WORK TASK — Starting from the line containing "ultraprocesados?", write out the rest of the entries exactly, through the final line, including nothing else.

DATA SECTION —

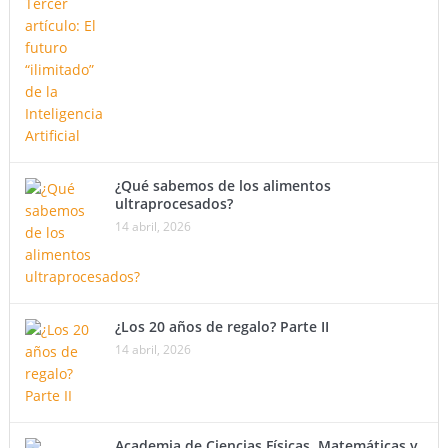
¿Qué sabemos de los alimentos
ultraprocesados?
14 abril, 2026
¿Los 20 años de regalo? Parte II
14 abril, 2026
Academia de Ciencias Físicas, Matemáticas y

ANSWER TO THE EXERCISE —
ultraprocesados?
14 abril, 2026
¿Los 20 años de regalo? Parte II
14 abril, 2026
Academia de Ciencias Físicas, Matemáticas y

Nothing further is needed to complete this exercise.